This Biodegradable Coffee Cups Embedded With Seeds Grow Into Trees When Thrown Away

An ingenious idea developed by a small team based in California, USA that goes by the name of Reduce. Reuse. Grow. might turn around some of our greatest waste problems.

Namely, they have devised a clever new type of coffee cup with seeds inside the walls. Therefore, as soon as you are done, you can plant the cup and the seeds grow.

What’s more, the seeds in the cup are local to the region, meaning that the plants grown will be appropriate for the local ecosystem! Incredible!

CEO Alex Henige of the company Reduce. Reuse. Grow. (RRG) has developed these alternative paper cups.
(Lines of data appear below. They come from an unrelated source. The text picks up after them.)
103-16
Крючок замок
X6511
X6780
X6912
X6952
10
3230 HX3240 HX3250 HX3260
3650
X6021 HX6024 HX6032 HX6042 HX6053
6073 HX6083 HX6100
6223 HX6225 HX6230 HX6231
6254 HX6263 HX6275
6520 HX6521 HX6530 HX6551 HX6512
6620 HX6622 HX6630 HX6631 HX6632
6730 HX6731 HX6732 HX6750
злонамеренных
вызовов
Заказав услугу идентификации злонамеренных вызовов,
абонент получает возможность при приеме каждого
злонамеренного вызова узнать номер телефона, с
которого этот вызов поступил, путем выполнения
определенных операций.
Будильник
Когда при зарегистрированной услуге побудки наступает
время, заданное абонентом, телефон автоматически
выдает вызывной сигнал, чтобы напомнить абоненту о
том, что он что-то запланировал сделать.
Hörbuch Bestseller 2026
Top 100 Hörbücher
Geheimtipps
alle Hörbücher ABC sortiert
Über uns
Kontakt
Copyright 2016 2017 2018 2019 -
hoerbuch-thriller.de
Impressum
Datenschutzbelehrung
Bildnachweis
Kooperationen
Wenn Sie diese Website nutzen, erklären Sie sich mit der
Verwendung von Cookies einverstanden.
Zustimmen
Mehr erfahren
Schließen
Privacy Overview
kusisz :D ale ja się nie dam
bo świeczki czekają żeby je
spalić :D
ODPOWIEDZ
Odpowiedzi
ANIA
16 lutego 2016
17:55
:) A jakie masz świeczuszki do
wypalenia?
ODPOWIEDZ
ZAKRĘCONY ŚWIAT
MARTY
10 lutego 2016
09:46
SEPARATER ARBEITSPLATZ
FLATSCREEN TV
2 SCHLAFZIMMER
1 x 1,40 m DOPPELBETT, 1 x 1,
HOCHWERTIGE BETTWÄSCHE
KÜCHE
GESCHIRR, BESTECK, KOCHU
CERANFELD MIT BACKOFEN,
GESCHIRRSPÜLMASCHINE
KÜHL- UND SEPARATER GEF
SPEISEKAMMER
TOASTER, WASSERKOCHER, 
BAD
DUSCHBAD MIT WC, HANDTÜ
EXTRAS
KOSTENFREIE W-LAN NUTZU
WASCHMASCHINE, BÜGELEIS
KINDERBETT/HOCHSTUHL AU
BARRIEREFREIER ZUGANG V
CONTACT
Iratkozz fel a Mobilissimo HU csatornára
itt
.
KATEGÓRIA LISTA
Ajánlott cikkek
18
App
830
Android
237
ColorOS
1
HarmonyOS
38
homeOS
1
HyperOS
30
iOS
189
The company branched off of Restoration Packaging who helped to kickstart and fund the new environmentally-friendly cups.

RRG’s Kickstarter allowed customers to buy products other than the coffee cups to help fund the company’s research for more seeds able to withstand the process of becoming a coffee cup and being stable enough to be planted afterward.
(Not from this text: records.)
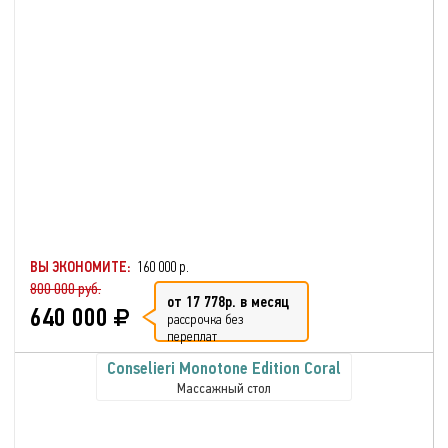
ВЫ ЭКОНОМИТЕ:
160 000 р.
800 000 руб.
от 17 778р. в месяц
640 000
рассрочка без
переплат
Conselieri Monotone Edition Coral
Массажный стол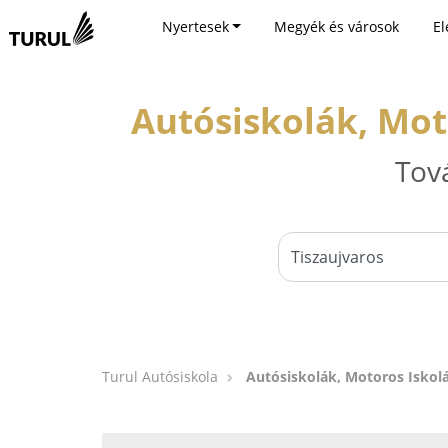
Nyertesek
Megyék és városok
El
Autósiskolák, Mot
Tov
Turul Autósiskola
Autósiskolák, Motoros Iskolá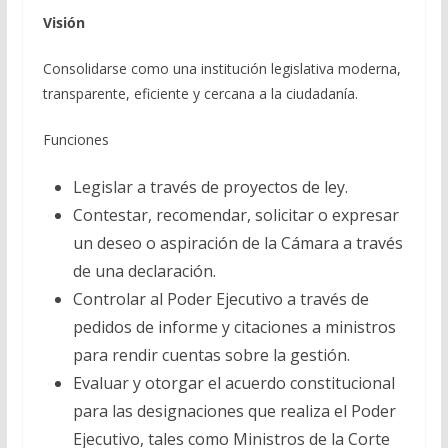
Visión
Consolidarse como una institución legislativa moderna,
transparente, eficiente y cercana a la ciudadanía.
Funciones
Legislar a través de proyectos de ley.
Contestar, recomendar, solicitar o expresar
un deseo o aspiración de la Cámara a través
de una declaración.
Controlar al Poder Ejecutivo a través de
pedidos de informe y citaciones a ministros
para rendir cuentas sobre la gestión.
Evaluar y otorgar el acuerdo constitucional
para las designaciones que realiza el Poder
Ejecutivo, tales como Ministros de la Corte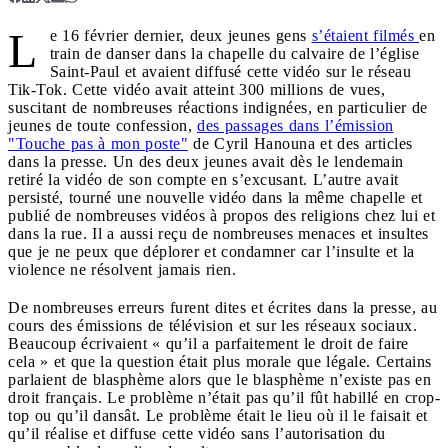
L
e 16 février dernier, deux jeunes gens
s’étaient filmés
en
train de danser dans la chapelle du calvaire de l’église
Saint-Paul et avaient diffusé cette vidéo sur le réseau
Tik-Tok. Cette vidéo avait atteint 300 millions de vues,
suscitant de nombreuses réactions indignées, en particulier de
jeunes de toute confession,
des passages dans l’émission
"Touche pas à mon poste"
de Cyril Hanouna et des articles
dans la presse. Un des deux jeunes avait dès le lendemain
retiré la vidéo de son compte en s’excusant. L’autre avait
persisté, tourné une nouvelle vidéo dans la même chapelle et
publié de nombreuses vidéos à propos des religions chez lui et
dans la rue. Il a aussi reçu de nombreuses menaces et insultes
que je ne peux que déplorer et condamner car l’insulte et la
violence ne résolvent jamais rien.
De nombreuses erreurs furent dites et écrites dans la presse, au
cours des émissions de télévision et sur les réseaux sociaux.
Beaucoup écrivaient « qu’il a parfaitement le droit de faire
cela » et que la question était plus morale que légale. Certains
parlaient de blasphème alors que le blasphème n’existe pas en
droit français. Le problème n’était pas qu’il fût habillé en crop-
top ou qu’il dansât. Le problème était le lieu où il le faisait et
qu’il réalise et diffuse cette vidéo sans l’autorisation du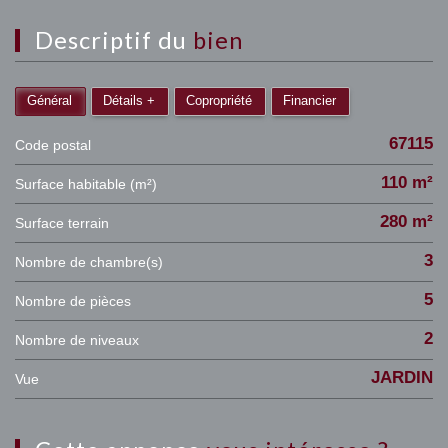
descriptif du
bien
Général
Détails +
Copropriété
Financier
67115
Code postal
110 m²
Surface habitable (m²)
280 m²
surface terrain
3
Nombre de chambre(s)
5
Nombre de pièces
2
Nombre de niveaux
JARDIN
Vue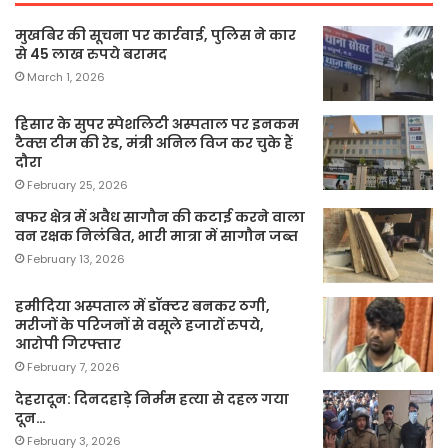
मुखबिर की सूचना पर कार्रवाई, पुलिस ने कार
से 45 लाख रुपये बरामद
March 1, 2026
हिसार के सुपर स्पेशलिटी अस्पताल पर इनकम
टैक्स टीम की रेड, मंत्री अनिल विज कर चुके हैं
दौरा
February 25, 2026
बफर क्षेत्र में अवैध सागौन की कटाई करने वाला
वन रक्षक निलंबित, भारी मात्रा में सागौन जब्त
February 13, 2026
हमीदिया अस्पताल में डॉक्टर बनकर ठगी,
मरीजों के परिजनों से वसूले हजारों रुपये,
आरोपी गिरफ्तार
February 7, 2026
देहरादून: दिनदहाड़े निर्मम हत्या से दहल गया
दून…
February 3, 2026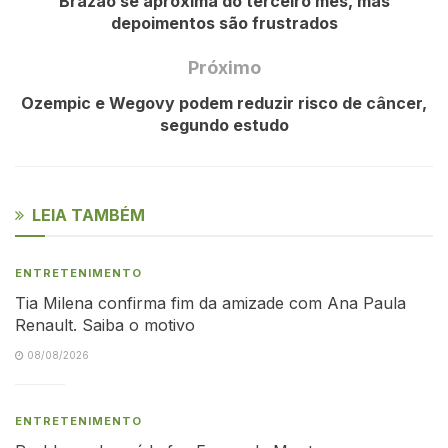
Brazão se aproxima do terceiro mês, mas
depoimentos são frustrados
Próximo
Ozempic e Wegovy podem reduzir risco de câncer,
segundo estudo
LEIA TAMBÉM
ENTRETENIMENTO
Tia Milena confirma fim da amizade com Ana Paula
Renault. Saiba o motivo
08/08/2026
ENTRETENIMENTO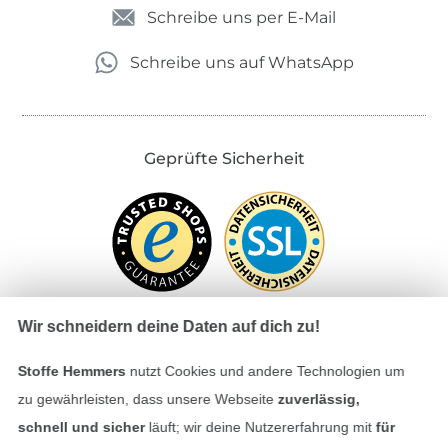
Schreibe uns per E-Mail
Schreibe uns auf WhatsApp
Geprüfte Sicherheit
Wir schneidern deine Daten auf dich zu!
Stoffe Hemmers
nutzt Cookies und andere Technologien um
Bezahlen mit
zu gewährleisten, dass unsere Webseite
zuverlässig,
schnell und sicher
läuft; wir deine Nutzererfahrung mit
für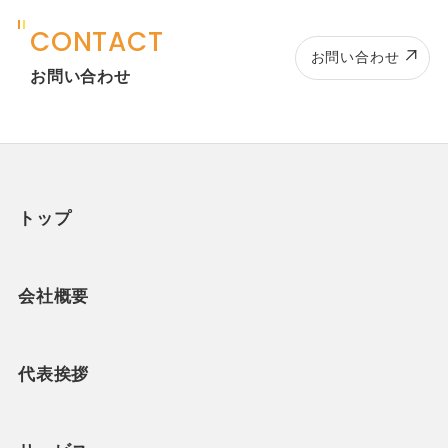
CONTACT
お問い合わせ
お問い合わせ
トップ
会社概要
代表挨拶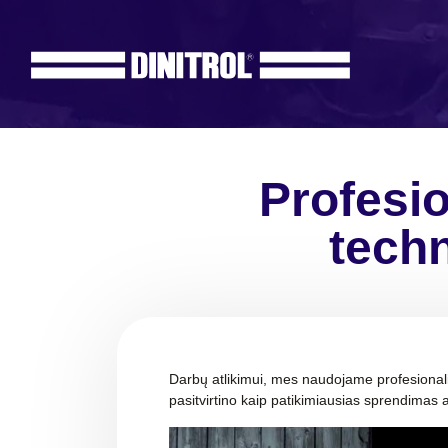
Profesio
techn
Darbų atlikimui, mes naudojame profesionalią
pasitvirtino kaip patikimiausias sprendima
These products involved shirts, hats, and framed pictures of healthy landscapes of varying sizes, and in this way, RRG was able to get $21,000 to get their company off the ground and help the Earth with its cups.

According to the Restoration Packaging website, all of their products are designed with the most sustainable resources and manufacturing techniques currently available in the disposables industry.
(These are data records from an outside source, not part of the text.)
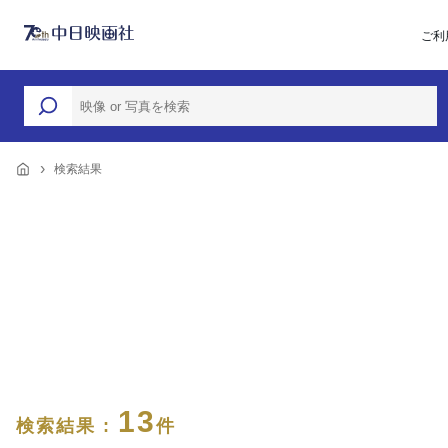
ご利
検索結果
13
検索結果 :
件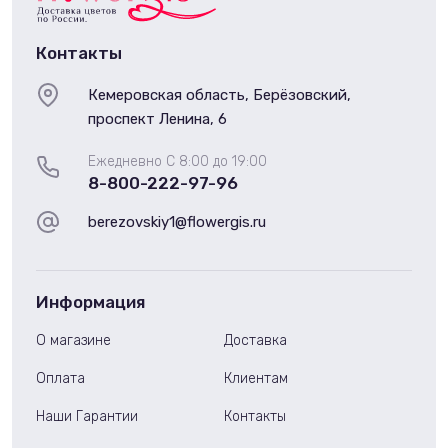
Контакты
Кемеровская область, Берёзовский,
проспект Ленина, 6
Ежедневно С 8:00 до 19:00
8-800-222-97-96
berezovskiy1@flowergis.ru
Информация
О магазине
Доставка
Оплата
Клиентам
Наши Гарантии
Контакты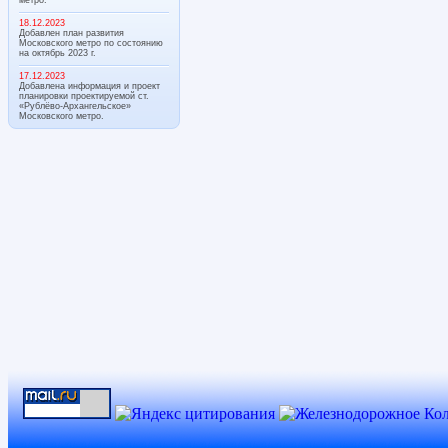
18.12.2023
Добавлен план развития
Московского метро по состоянию
на октябрь 2023 г.
17.12.2023
Добавлена информация и проект
планировки проектируемой ст.
«Рублёво-Архангельское»
Московского метро.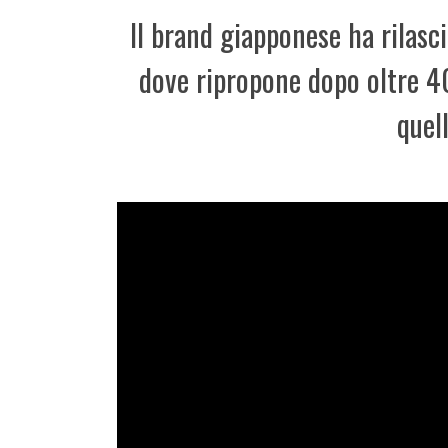
Il brand giapponese ha rilas
dove ripropone dopo oltre 4
quel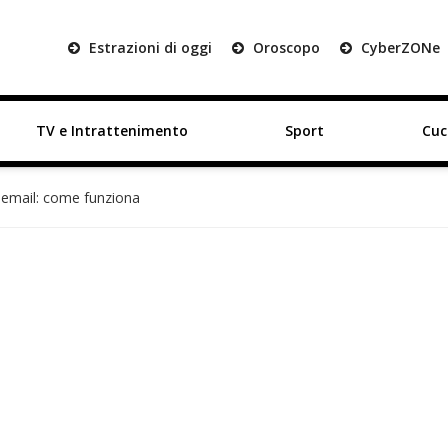
Estrazioni di oggi
Oroscopo
Cyber
ZON
e
TV e Intrattenimento
Sport
Cuc
a email: come funziona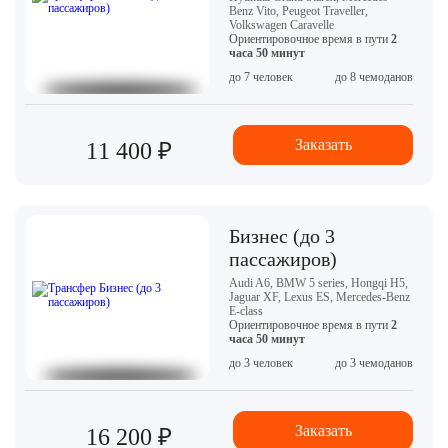
Benz Vito, Peugeot Traveller,
Volkswagen Caravelle
Ориентировочное время в пути
2
часа 50 минут
до 7 человек
до 8 чемоданов
Заказать
11 400 ₽
Бизнес (до 3
пассажиров)
Audi A6, BMW 5 series, Hongqi H5,
Jaguar XF, Lexus ES, Mercedes-Benz
E-class
Ориентировочное время в пути
2
часа 50 минут
до 3 человек
до 3 чемоданов
Заказать
16 200 ₽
Moreover, they are 100% compostable and recyclable, and with each product served, the carbon footprint is offset with local restoration efforts and landscape beautification.

The project addresses an alarming waste issue, as billions of beverage containers are thrown away annually, causing a terrible mess.

According to a 2018 Statista study, Americans drink around two cups of coffee daily, and the billions of paper cups consumed end up in landfills and oceans. The Boston Globe estimates that, on average, these cups take over 20 years to decompose in landfills.

In oceans, the cups only take a few days to decompose, but the issue is that they are made with dangerous elemental components, including polyethylene and chlorine dioxide.

Styrofoam, which is a commonly used material for hot beverage containers, is something of an ecological nightmare. Namely, it breaks down into smaller and smaller pieces which blow away on the breeze, causing widespread pollution, or ending up possibly eaten by animals.

Additionally, you can also try eggshells for seed planting, because as they break down, the plants get the calcium.